Catholics Saying Yes to Birth Control?

As the debate continues to rage on regarding the HHS mandate requiring religious institutions provide access to contraception as part of their health coverage, there has been renewed discussion regarding the Church’s teaching on birth control. Since there has been no single issue that has been more controversial and caused more widespread dissent and confusion than the Church’s teaching on artificial birth control, it is instructive to look at the reasons why she teaches as she does.

To begin, it is necessary to define precisely what we mean when we speak of artificial birth control.  In Humanae Vitae, Pope Paul VI defines it as “every action which, either in anticipation of the conjugal act, or in its accomplishment, or in the development of its natural consequences, proposes, whether as an end or as a means, to render procreation impossible” (HV 14).
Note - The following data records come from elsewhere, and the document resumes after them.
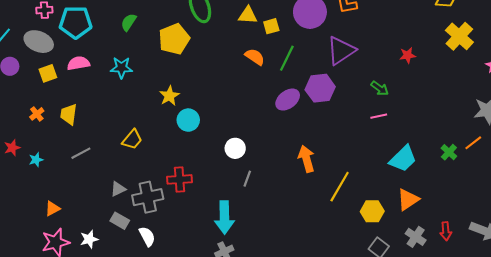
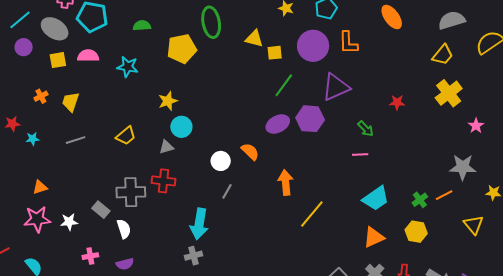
green semicircle: (129, 22) -> (142, 26), turned 42
orange semicircle: (255, 57) -> (250, 152), moved
gray triangle: (118, 189) -> (166, 147), moved
yellow hexagon: (372, 211) -> (416, 232), moved

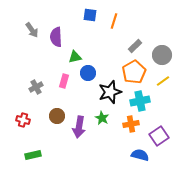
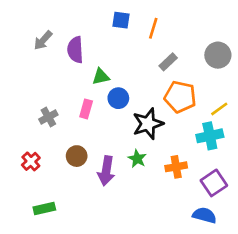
gray arrow: (32, 30) -> (43, 40), turned 77
gray rectangle: (135, 46) -> (168, 62), moved
gray circle: (162, 55) -> (218, 55), moved
orange pentagon: (134, 72) -> (180, 97), turned -30
cyan cross: (140, 101) -> (210, 136), moved
red cross: (23, 120) -> (31, 161), turned 32
blue semicircle: (140, 155) -> (204, 215), moved

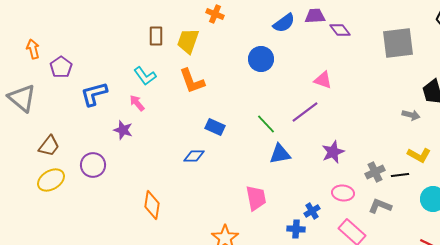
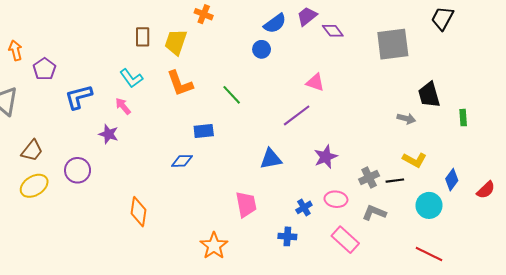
purple trapezoid: (315, 16) -> (307, 16), turned -35
blue circle: (261, 59) -> (262, 49), moved, size x0.7
green line: (266, 124) -> (232, 95), moved
blue rectangle: (215, 127) -> (204, 131), turned -30
blue cross: (312, 211) -> (304, 207), moved

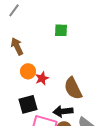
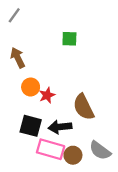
black square: (28, 104) -> (31, 126), turned 30
black arrow: (63, 111) -> (60, 127), moved

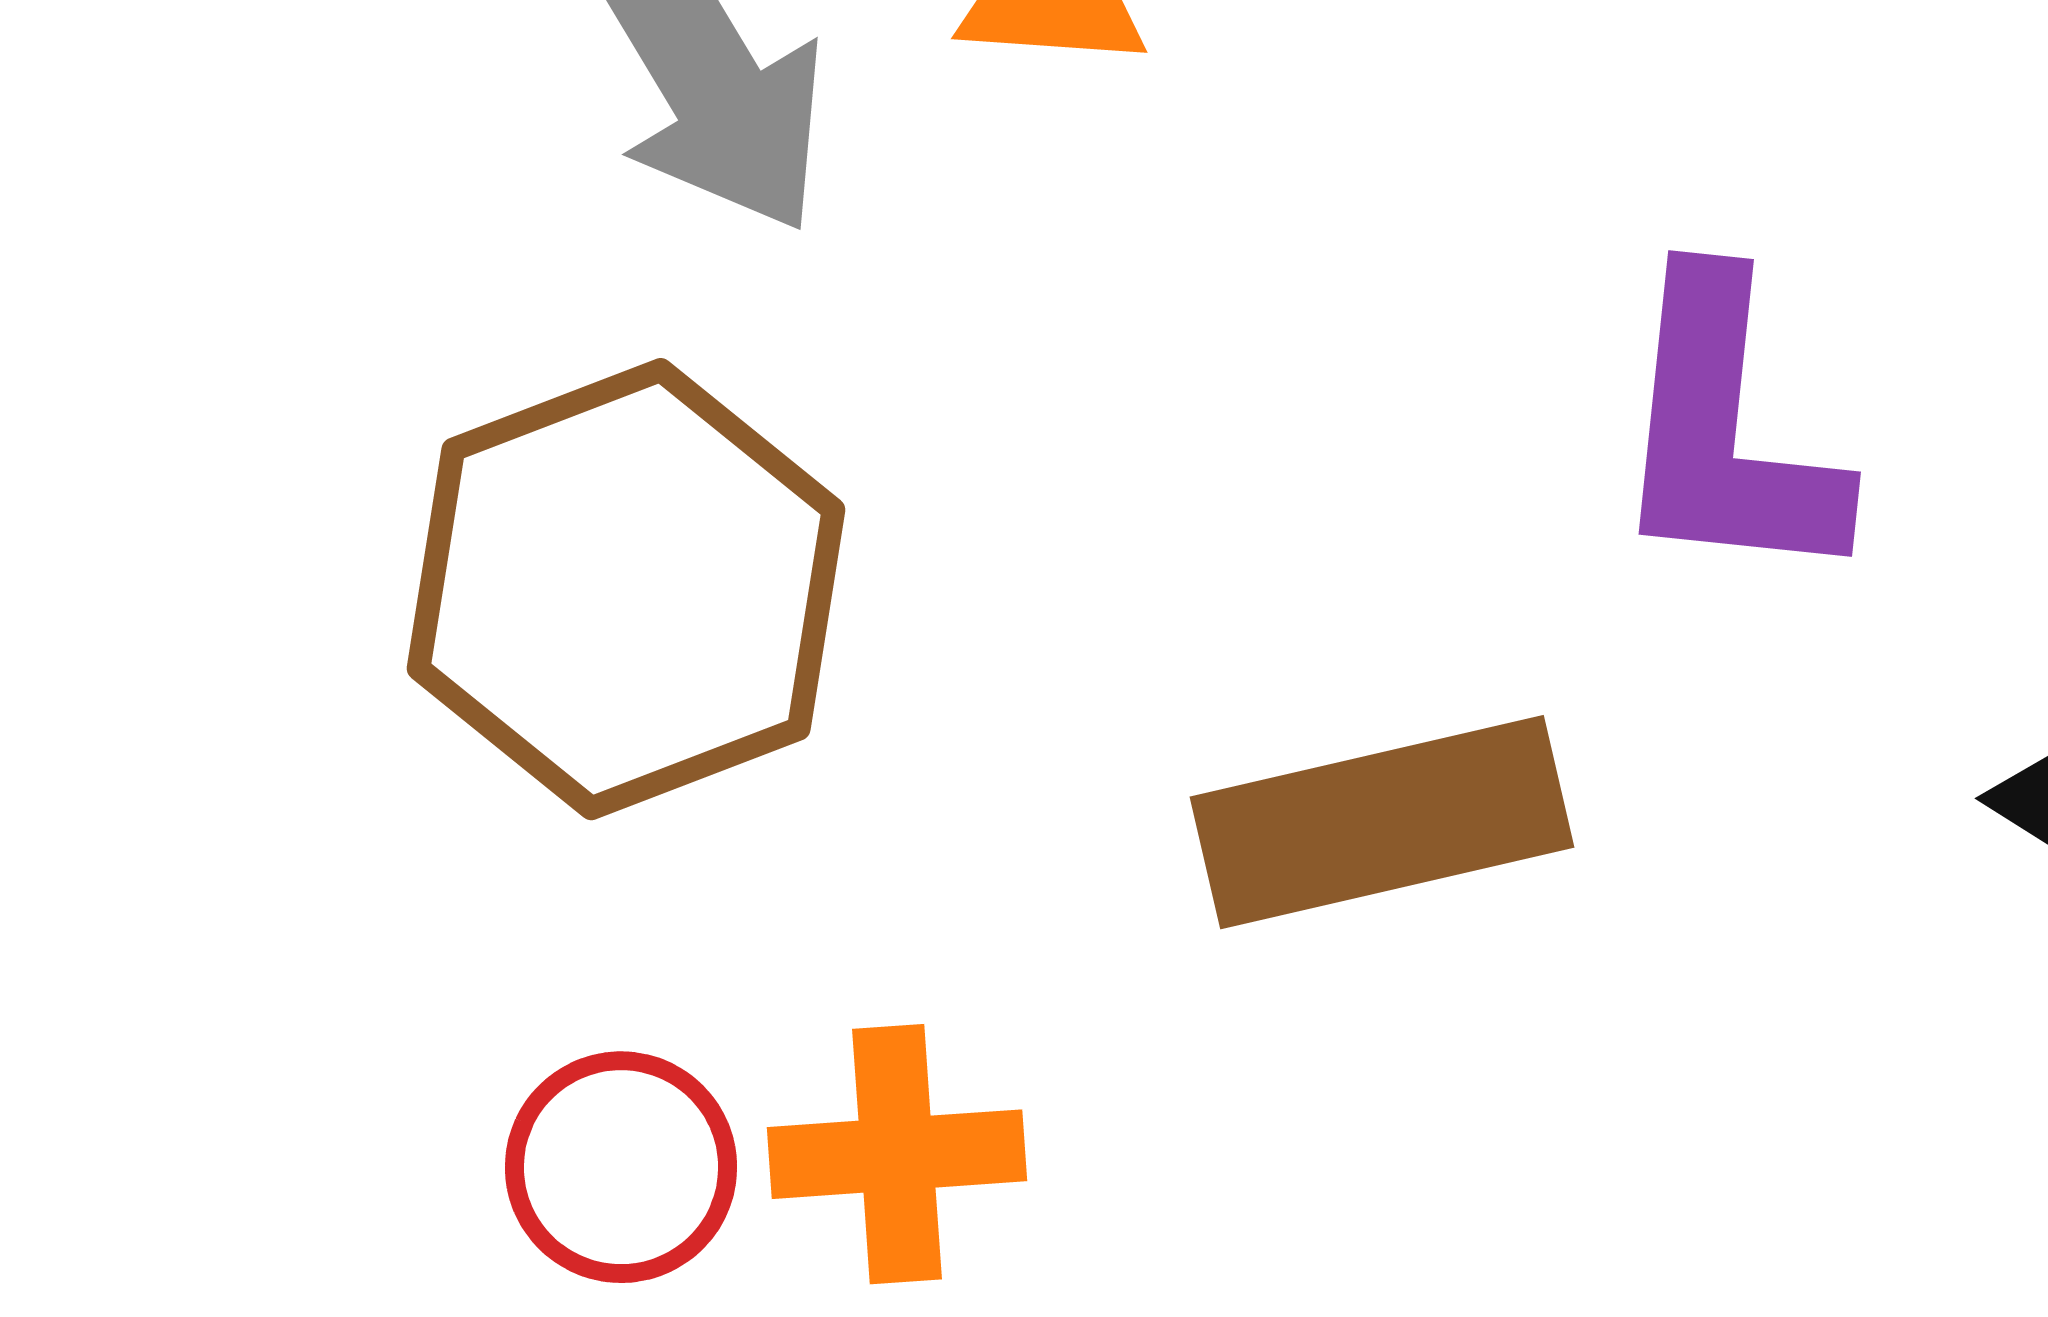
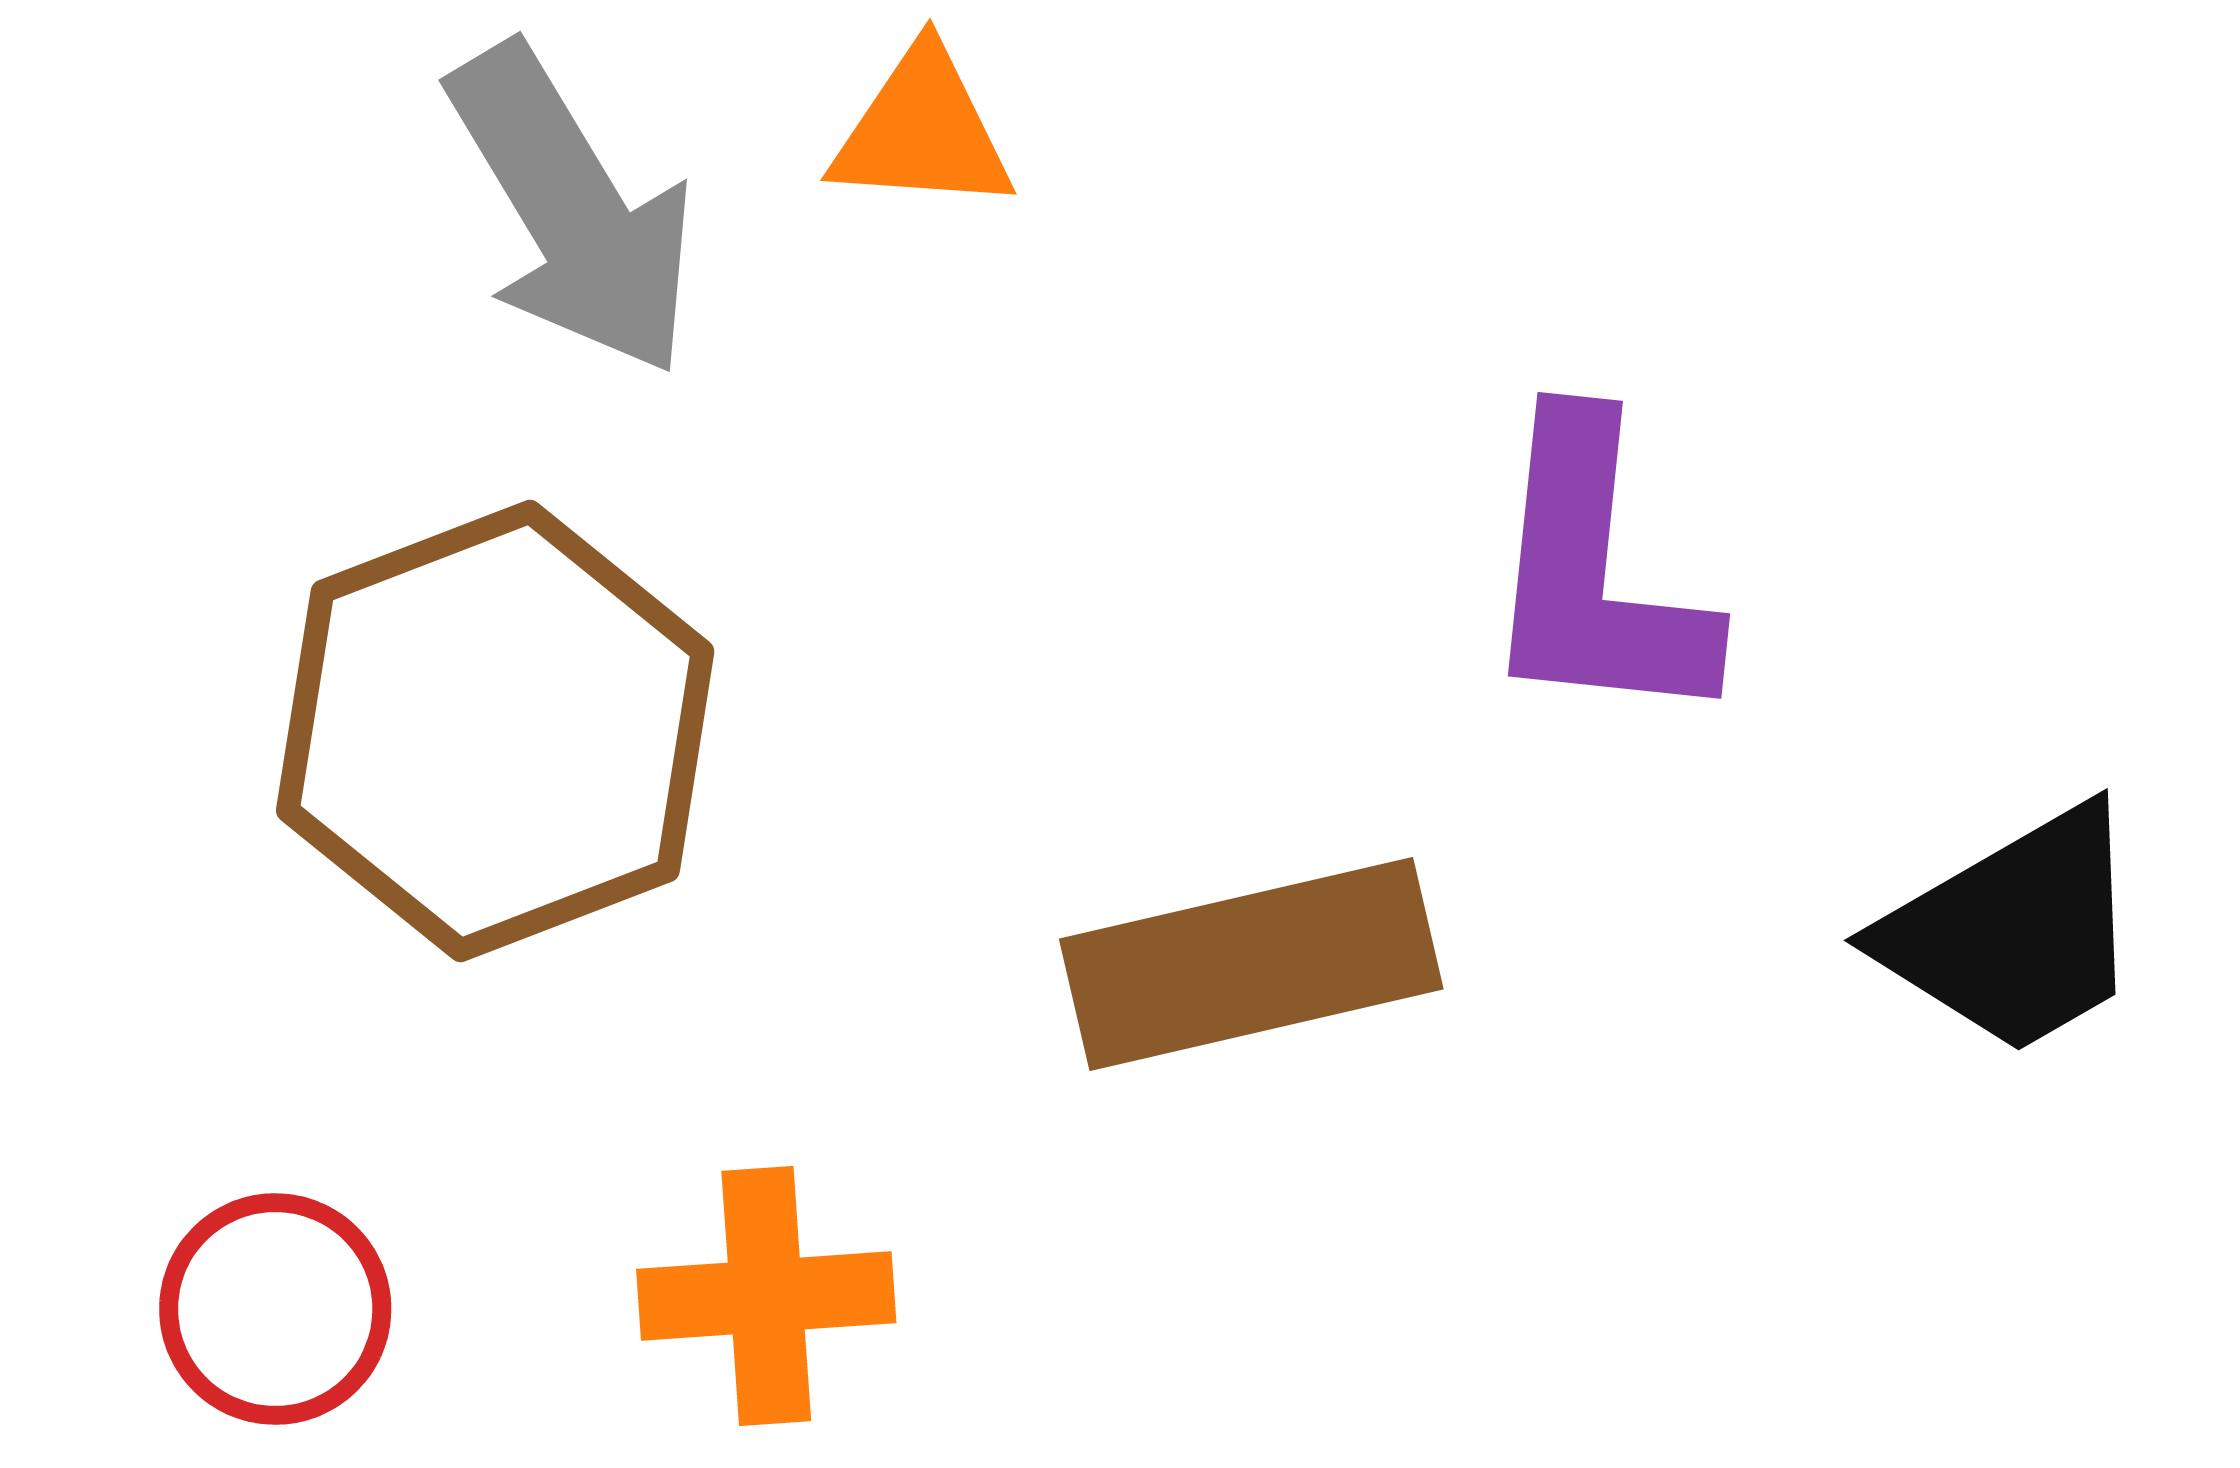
red circle: (621, 1167) -> (275, 1309), moved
Because there is much confusion on the issue, it is equally important that the Church be precise in her language.  The Church is not opposed to birth control per se, but instead she is opposed to artificial birth control.  This is an important distinction and one that is often not understood.    The Church does not call married couples to “breed like Catholic Rabbits.”  Instead she calls upon spouses to exercise “responsible parenthood” by prudently and generously deciding to have more children or for serious reasons, deciding not to have additional children for either a certain or an indefinite period of time.     It is important then to establish that there is nothing necessarily wrong with the intention of spouses not to have a child when engaging in the marital act.  The Church is merely proposing to spouses that they respect the nature of the sexual act itself.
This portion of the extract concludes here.